/woothee

user-agent classificator for perl/java

Primary LanguagePerl

Project Woothee

Project Woothee is multi-language user-agent strings parsers.

Why new project?

We needs just same logic over 2 or more programming languages, for use on various frameworks, middlewares and environments.

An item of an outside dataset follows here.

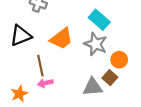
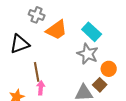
orange trapezoid: (61, 39) -> (57, 30), moved
pink arrow: (45, 83) -> (41, 88), turned 104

Most important data of this project is only single set of return values, and set of test cases, for equality of results of another languages implementations.

Implemantations:

  • Java (and Hive UDF)
  • Perl
  • Ruby
  • Python

SYNOPSIS

in Java: (use java/woothee.jar)

// import is.tagomor.woothee.Classifier;
// import is.tagomor.woothee.DataSet;
Map r = Classifier.parse("user agent string");

r.get("name")
// => name of browser (or string like name of user-agent

r.get("category")
// => "pc", "smartphone", "mobilephone", "appliance", "crawler", "misc", "unknown"

r.get("os")
// => os from user-agent, or carrier name of mobile phones

r.get("version");
// => version of browser, or terminal type name of mobile phones

in Perl: (cpanm Woothee)

use Woothee;
Woothee::parse("Mozilla/4.0 (compatible; MSIE 8.0; Windows NT 6.1; Trident/4.0)");
# => {'name'=>"Internet Explorer", 'category'=>"pc", 'os'=>"Windows 7", 'version'=>"8.0", 'vendor'=>"Microsoft"}

in Ruby: (gem install woothee)

require 'woothee'
Woothee.parse("Mozilla/4.0 (compatible; MSIE 8.0; Windows NT 6.1; Trident/4.0)")
# => {:name=>"Internet Explorer", :category=>:pc, :os=>"Windows 7", :version=>"8.0", :vendor=>"Microsoft"}

in Python:

import woothee
woothee.parse("Mozilla/4.0 (compatible; MSIE 8.0; Windows NT 6.1; Trident/4.0)")
# => {'name': 'Internet Explorer', 'category': 'pc', 'os': 'Windows 7', 'version': '8.0', 'vendor': 'Microsoft'}

Hive UDF

// add woothee.jar to classpath
add jar woothee.jar;

create temporary function parse_agent as 'is.tagomor.woothee.hive.ParseAgent';
create temporary function is_pc as 'is.tagomor.woothee.hive.IsPC';
create temporary function is_smartphone as 'is.tagomor.woothee.hive.IsSmartPhone';
create temporary function is_mobilephone as 'is.tagomor.woothee.hive.IsMobilePhone';
create temporary function is_appliance as 'is.tagomor.woothee.hive.IsAppliance';
create temporary function is_crawler as 'is.tagomor.woothee.hive.IsCrawler';
create temporary function is_misc as 'is.tagomor.woothee.hive.IsMisc';
create temporary function is_unknown as 'is.tagomor.woothee.hive.IsUnknown';
create temporary function is_in as 'is.tagomor.woothee.hive.IsIn';
create temporary function pc as 'is.tagomor.woothee.hive.PC';
create temporary function smartphone as 'is.tagomor.woothee.hive.SmartPhone';
create temporary function mobilephone as 'is.tagomor.woothee.hive.MobilePhone';
create temporary function appliance as 'is.tagomor.woothee.hive.Appliance';
create temporary function crawler as 'is.tagomor.woothee.hive.Crawler';
create temporary function misc as 'is.tagomor.woothee.hive.Misc';
create temporary function unknown as 'is.tagomor.woothee.hive.Unknown';
create temporary function oneof as 'is.tagomor.woothee.hive.OneOf';

SELECT
  count(pc(parsed_agent)) as pc_pageviews,
  count(oneof(parsed_agent, array('pc', 'mobilephone', 'smartphone', 'appliance'))) as total_pageviews
FROM (
  SELECT parse_agent(useragent) as parsed_agent FROM access_log WHERE date='today'
) x
WHERE NOT is_crawler(parsed_agent) AND NOT is_unknown(parsed_agent)

Todo

  • 'mobilephone' means Japanese mobile phone groups
    • For multi-region code, domestic pattern specifier (or another mechanism) needed
  • Add node.js implementation

FAQ


Authors

License

Copyright 2012- TAGOMORI Satoshi (tagomoris)

Licensed under the Apache License, Version 2.0 (the "License"); you may not use this file except in compliance with the License. You may obtain a copy of the License at

http://www.apache.org/licenses/LICENSE-2.0

Unless required by applicable law or agreed to in writing, software distributed under the License is distributed on an "AS IS" BASIS, WITHOUT WARRANTIES OR CONDITIONS OF ANY KIND, either express or implied. See the License for the specific language governing permissions and limitations under the License.